In Stories, Klein charts his path via snapshots, snippets on his parents, getting started with Schwartz; various firsts (first Vogue cover; first ad); the fragrance launches; jeans; underwear; controversies; key looks; his favorite models.
And of course, the clothes, under the Minimalist moniker. Ironically, Klein’s marketing genius has worked against his reputation as a creator of fashion. Because he so flagrantly reinvented what fashion advertising and marketing could be, how far it could go, what it might represent, his clothes, and their impact, have been underappreciated. Klein identified a lifestyle in need of a wardrobe. As the post-Mod Sixties rolled into the Seventies, he saw a generation of women whose newfound sense of freedom extended to the way they wanted to dress — style with ease, freed from intense constructions. He delivered that big time, rejecting anything that confined while stripping away the superfluous of decoration and the chichi of attitude. That’s not to say he never questioned himself; early in the decade, as the Eighties were on the cusp of exploding into hideousness, he experimented with couture influences, a direction offering insight into cut and fit. Yet the aura felt false and he soon dumped it. From that point forward, Klein remained remarkably consistent in his aesthetic but never static in its application. He designed au courant clothes that spoke to an increasingly fast-paced lifestyle, one in which sensuality could reveal itself beautifully in unfettered terms.

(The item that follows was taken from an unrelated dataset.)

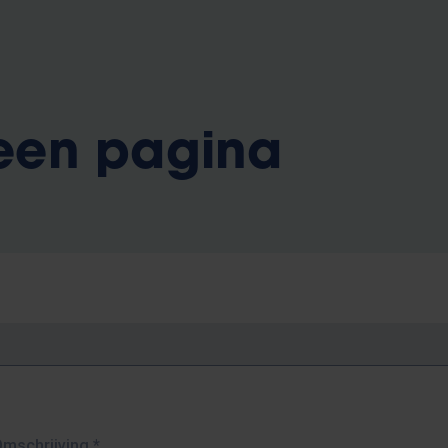
 een pagina
Omschrijving
*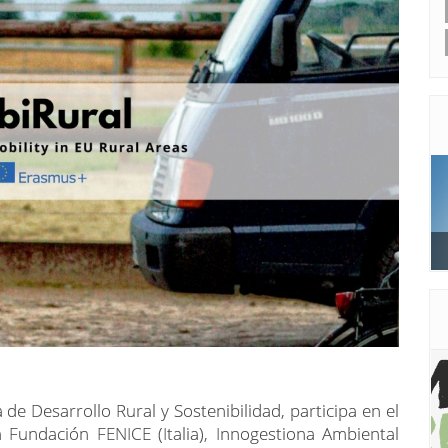
 de Desarrollo Rural y Sostenibilidad, participa en el
Fundación FENICE (Italia), Innogestiona Ambiental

Klein’s rejection of the excesses of the Eighties positioned him perfectly at the vanguard of its ultimate antithesis, the minimalism that emerged in the Nineties. Credit for taking that movement into the mainstream often goes to Helmut Lang and Jil Sander, and deservedly so, each in his/her own way, brilliant. And to Miuccia Prada as well, though she has long since left her early austerity behind her. In fact, Calvin Klein got there first, a generation earlier.
The clothes in the book show sly diversity within a finely honed point of view. The opening slipdress, a famous Klein classic, precedes a host of tailored looks, T-shirt shapes; athletic and art-world inspirations, forays into color, even a voluptuous embroidered wrap that, in the photo at least, gives a nod to Poiret. Save for an expanded shoulder or two, many of the looks could be worn today without looking retro; they radiate currency.
A 2004 photo of Natalia Vodianova by Meisel shows her in a beige shirt, several buttons left open, tucked into a full, airy skirt, its volume draping between her spread-open legs. The visual references the Lisa Taylor photo, the two crystallizing the essence of Calvin Klein across a near 30-year bridge. To name the items worn — peasant dress, shirt and skirt — gives no clue as to their sensuality. A piece becomes sensual only in concert with the woman wearing it.
Klein’s point all along. “I didn’t set out thinking how to be controversial,” he told WWD in 1994. “Only how to make this woman look to-die-for, a killer — with no [obvious] effort. ” Mission accomplished, the proof in the book.